第29話 我慢は「し過ぎる」な
猛暑日の日々が続く8月。もうすぐお盆の季節だ。
「小僧。ここのデイサービス施設は盆は休みだそうだが、お前は実家に帰るのか?」
「え、ええまぁ。電車で20分もかからずに帰れる場所ですがね。ススムさんは……って、帰っても得しないか」
「まぁな。帰っても息子や孫共に
「すいません。変な事思い出させてしまって」
「構わんさ。ところで小僧、お前はただ我慢すれば必ずいい結果が出ると思ってはいないだろうな?」
「え? そうじゃないんですか?」
進は当たり前のように老人にそう答える。
「やはりそうか。これも学校教育の悪い面だな。学校教育のせいで我慢さえすればいい成績を残せると勘違いしてしまう者は多い」
ススムは呆れたような顔で若者にそう言う。
「……違うんですか?」
言われた側は言い返す。そうではないのか? と。
「違うとも。小僧、言っておくが学校では通じたかもしれんが社会では通じないぞ。我慢しても見返りがない事なんていくらでもある。何だったら『我慢したせいで損をする』事すらごく当たり前のようにある」
「ええ!? 『我慢したせいで損をする』!?」
老人の言葉に進は大いに驚く。
「世の中というのは複雑なもので「苦労しても見返りが無い」どころか逆に「マイナスの成果」が出ることも多々ある。
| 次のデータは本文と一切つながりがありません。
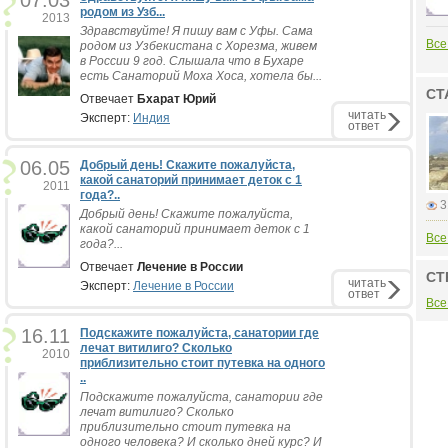
07.03
родом из Узб...
2013
Здравствуйте! Я пишу вам с Уфы. Сама
Все
родом из Узбекистана с Хорезма, живем
в России 9 год. Слышала что в Бухаре
есть Санаторий Моха Хоса, хотела бы...
СТ
Отвечает
Бхарат Юрий
читать
Эксперт:
Индия
ответ
06.05
Добрый день! Скажите пожалуйста,
какой санаторий принимает деток с 1
2011
года?..
3
Добрый день! Скажите пожалуйста,
какой санаторий принимает деток с 1
Все
года?...
Отвечает
Лечение в России
СТ
читать
Эксперт:
Лечение в России
ответ
Все
16.11
Подскажите пожалуйста, санатории где
лечат витилиго? Сколько
2010
приблизительно стоит путевка на одного
..
Подскажите пожалуйста, санатории где
лечат витилиго? Сколько
приблизительно стоит путевка на
одного человека? И сколько дней курс? И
もちろんその逆の「何の苦労もしないで楽して成果をつかみ取る」事例も数限りなくある。
いくら我慢しても成果や結果が出なければ何の意味も無い。
それなのに「こんなに我慢してるんだからなにかしらの成果はあるはずだ!」と勘違いする人間は数多い。
『我慢さえすれば後で「必ず」いいことがある』と思う者は多いが、それは間違いだ」
ススムは「残念だ」という顔をしながらハァッ、と重いため息をついた。
「実例として5年かけて不動産を買うための400万をため、いざ大家生活に入ろうかと思ったら悪徳業者に騙されて大して価値のない建物を高額なローンを組んで買ってしまい、不動産を買う前よりも生活が苦しくなった。
という者はオレが知ってるだけでもそれこそ掃いて捨てるほどいる。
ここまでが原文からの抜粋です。